Sunday, March 24, 2013


i continue to lift it up,
it continues to weigh me down.
i see something that's within
my grasp, but i can't let go
of something that is past
im tense & confused about
why & how
tell me how im suppose to grow
when i can't separate my then from now



Tuesday, March 19, 2013

i am.

i am everything
that i want to be.
my world is shaped around
everything i love.
my peace of mind is found
when i let go of anything
that clouds me.
or shades me.
i am human.
i deserve to get what
i am willing to give.
i am me.
i am everything i want to be.

revealed.

i was so focused on something, while praying for another.
God seen me struggling to overcome certain areas in my life. He understood my heart.

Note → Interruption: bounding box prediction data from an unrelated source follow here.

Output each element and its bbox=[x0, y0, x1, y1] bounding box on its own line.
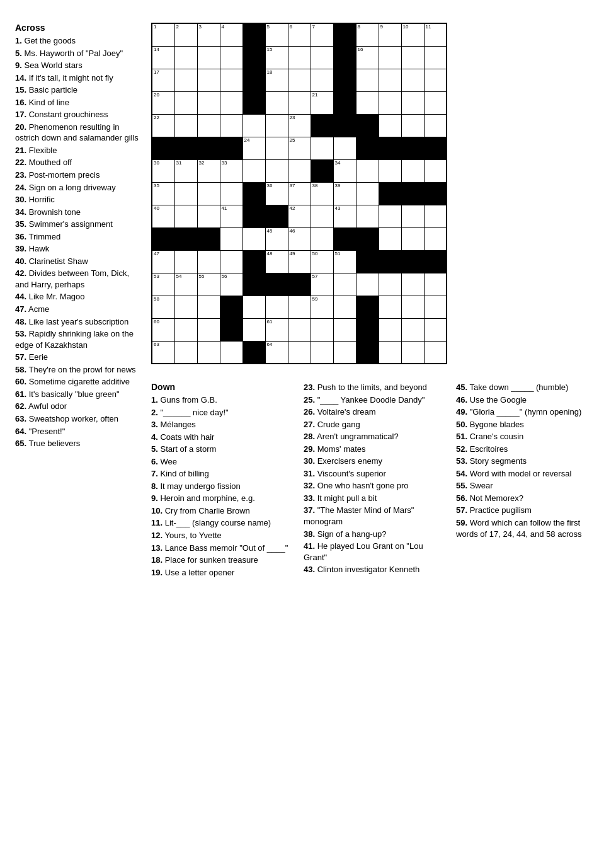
cell-13-1[interactable] bbox=[174, 318, 197, 341]
cell-6-10[interactable] bbox=[379, 159, 401, 182]
cell-3-8[interactable] bbox=[333, 91, 356, 114]
cell-12-9[interactable] bbox=[356, 296, 379, 318]
cell-14-0[interactable]: 63 bbox=[152, 341, 174, 364]
cell-9-10[interactable] bbox=[379, 227, 401, 250]
cell-14-8[interactable] bbox=[333, 341, 356, 364]
cell-4-0[interactable]: 22 bbox=[152, 114, 174, 137]
cell-8-7[interactable] bbox=[311, 205, 333, 227]
cell-4-11[interactable] bbox=[401, 114, 424, 137]
cell-13-10[interactable] bbox=[379, 318, 401, 341]
cell-12-1[interactable] bbox=[174, 296, 197, 318]
cell-11-5[interactable] bbox=[265, 273, 288, 296]
cell-2-7[interactable] bbox=[311, 69, 333, 91]
cell-7-8[interactable]: 39 bbox=[333, 182, 356, 205]
cell-6-3[interactable]: 33 bbox=[220, 159, 242, 182]
cell-3-6[interactable] bbox=[288, 91, 311, 114]
cell-13-11[interactable] bbox=[401, 318, 424, 341]
cell-12-2[interactable] bbox=[197, 296, 220, 318]
cell-8-2[interactable] bbox=[197, 205, 220, 227]
cell-3-3[interactable] bbox=[220, 91, 242, 114]
cell-7-9[interactable] bbox=[356, 182, 379, 205]
cell-5-9[interactable] bbox=[356, 137, 379, 159]
cell-1-10[interactable] bbox=[379, 46, 401, 69]
cell-1-1[interactable] bbox=[174, 46, 197, 69]
cell-14-1[interactable] bbox=[174, 341, 197, 364]
cell-3-10[interactable] bbox=[379, 91, 401, 114]
cell-1-3[interactable] bbox=[220, 46, 242, 69]
cell-2-2[interactable] bbox=[197, 69, 220, 91]
cell-10-0[interactable]: 47 bbox=[152, 250, 174, 273]
cell-11-6[interactable] bbox=[288, 273, 311, 296]
cell-10-5[interactable]: 48 bbox=[265, 250, 288, 273]
cell-11-12[interactable] bbox=[424, 273, 447, 296]
cell-8-1[interactable] bbox=[174, 205, 197, 227]
cell-10-4[interactable] bbox=[242, 250, 265, 273]
cell-8-3[interactable]: 41 bbox=[220, 205, 242, 227]
cell-1-5[interactable]: 15 bbox=[265, 46, 288, 69]
cell-9-7[interactable] bbox=[311, 227, 333, 250]
cell-14-5[interactable]: 64 bbox=[265, 341, 288, 364]
cell-9-9[interactable] bbox=[356, 227, 379, 250]
cell-1-4[interactable] bbox=[242, 46, 265, 69]
cell-2-10[interactable] bbox=[379, 69, 401, 91]
cell-10-9[interactable] bbox=[356, 250, 379, 273]
cell-4-5[interactable] bbox=[265, 114, 288, 137]
cell-9-5[interactable]: 45 bbox=[265, 227, 288, 250]
cell-10-8[interactable]: 51 bbox=[333, 250, 356, 273]
cell-14-11[interactable] bbox=[401, 341, 424, 364]
cell-4-4[interactable] bbox=[242, 114, 265, 137]
cell-4-6[interactable]: 23 bbox=[288, 114, 311, 137]
cell-6-11[interactable] bbox=[401, 159, 424, 182]
cell-5-7[interactable] bbox=[311, 137, 333, 159]
cell-2-12[interactable] bbox=[424, 69, 447, 91]
cell-2-6[interactable] bbox=[288, 69, 311, 91]
cell-6-2[interactable]: 32 bbox=[197, 159, 220, 182]
cell-4-9[interactable] bbox=[356, 114, 379, 137]
cell-11-8[interactable] bbox=[333, 273, 356, 296]
cell-3-2[interactable] bbox=[197, 91, 220, 114]
cell-1-8[interactable] bbox=[333, 46, 356, 69]
cell-5-6[interactable]: 25 bbox=[288, 137, 311, 159]
cell-11-3[interactable]: 56 bbox=[220, 273, 242, 296]
cell-10-6[interactable]: 49 bbox=[288, 250, 311, 273]
cell-7-5[interactable]: 36 bbox=[265, 182, 288, 205]
cell-6-5[interactable] bbox=[265, 159, 288, 182]
cell-10-10[interactable] bbox=[379, 250, 401, 273]
cell-5-11[interactable] bbox=[401, 137, 424, 159]
cell-7-4[interactable] bbox=[242, 182, 265, 205]
cell-10-2[interactable] bbox=[197, 250, 220, 273]
cell-6-12[interactable] bbox=[424, 159, 447, 182]
cell-2-9[interactable] bbox=[356, 69, 379, 91]
cell-6-1[interactable]: 31 bbox=[174, 159, 197, 182]
cell-12-10[interactable] bbox=[379, 296, 401, 318]
cell-12-6[interactable] bbox=[288, 296, 311, 318]
cell-14-6[interactable] bbox=[288, 341, 311, 364]
cell-1-12[interactable] bbox=[424, 46, 447, 69]
cell-12-4[interactable] bbox=[242, 296, 265, 318]
cell-8-11[interactable] bbox=[401, 205, 424, 227]
cell-14-4[interactable] bbox=[242, 341, 265, 364]
cell-10-11[interactable] bbox=[401, 250, 424, 273]
cell-2-8[interactable] bbox=[333, 69, 356, 91]
cell-9-0[interactable] bbox=[152, 227, 174, 250]
cell-5-2[interactable] bbox=[197, 137, 220, 159]
cell-2-4[interactable] bbox=[242, 69, 265, 91]
cell-11-2[interactable]: 55 bbox=[197, 273, 220, 296]
cell-6-6[interactable] bbox=[288, 159, 311, 182]
cell-7-2[interactable] bbox=[197, 182, 220, 205]
cell-9-12[interactable] bbox=[424, 227, 447, 250]
cell-0-8[interactable] bbox=[333, 23, 356, 46]
cell-14-12[interactable] bbox=[424, 341, 447, 364]
cell-6-9[interactable] bbox=[356, 159, 379, 182]
cell-0-12[interactable]: 11 bbox=[424, 23, 447, 46]
cell-11-0[interactable]: 53 bbox=[152, 273, 174, 296]
cell-3-5[interactable] bbox=[265, 91, 288, 114]
cell-6-4[interactable] bbox=[242, 159, 265, 182]
cell-8-9[interactable] bbox=[356, 205, 379, 227]
cell-12-11[interactable] bbox=[401, 296, 424, 318]
cell-13-12[interactable] bbox=[424, 318, 447, 341]
cell-9-1[interactable] bbox=[174, 227, 197, 250]
cell-4-8[interactable] bbox=[333, 114, 356, 137]
cell-8-10[interactable] bbox=[379, 205, 401, 227]
cell-8-5[interactable] bbox=[265, 205, 288, 227]
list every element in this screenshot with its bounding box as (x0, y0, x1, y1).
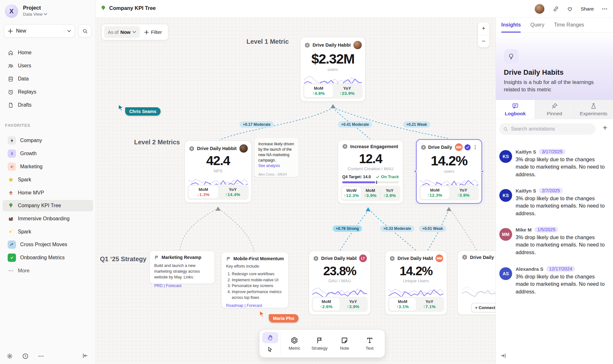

And although I was blinded, i still had my faith. God broke me down to build me up. i prayed to understand him, i prayed to understand myself. & although i'm not perfect... the love that i have for myself is unconditional, because God has revealed himself in me.

Monday, March 4, 2013

cloud eight.

i was high up in the sky, sitting on top of a cloud.
i overlooked anything that could a bring me down.
the sun was near, but not too close.
the breeze was speaking to me in the sweetest voice.
as i opened my eyes, i happened to look down.
my spirit was interrupted by a fallen cloud.
my infatuation with falling began to cloud my mind
how could i find my happy place, but not my peace of mind?
how could my world be so easily shifted?
how could i be so high up, but not lifted?






word.

for their own convenience;
people will lie & misguide you...
but God's will is what will guide you.
your heart & your soul is your motivation.
the mind & thoughts of the world will find you & if you choose to follow, you will lose you. listen to your heart & your soul. God is speaking through you.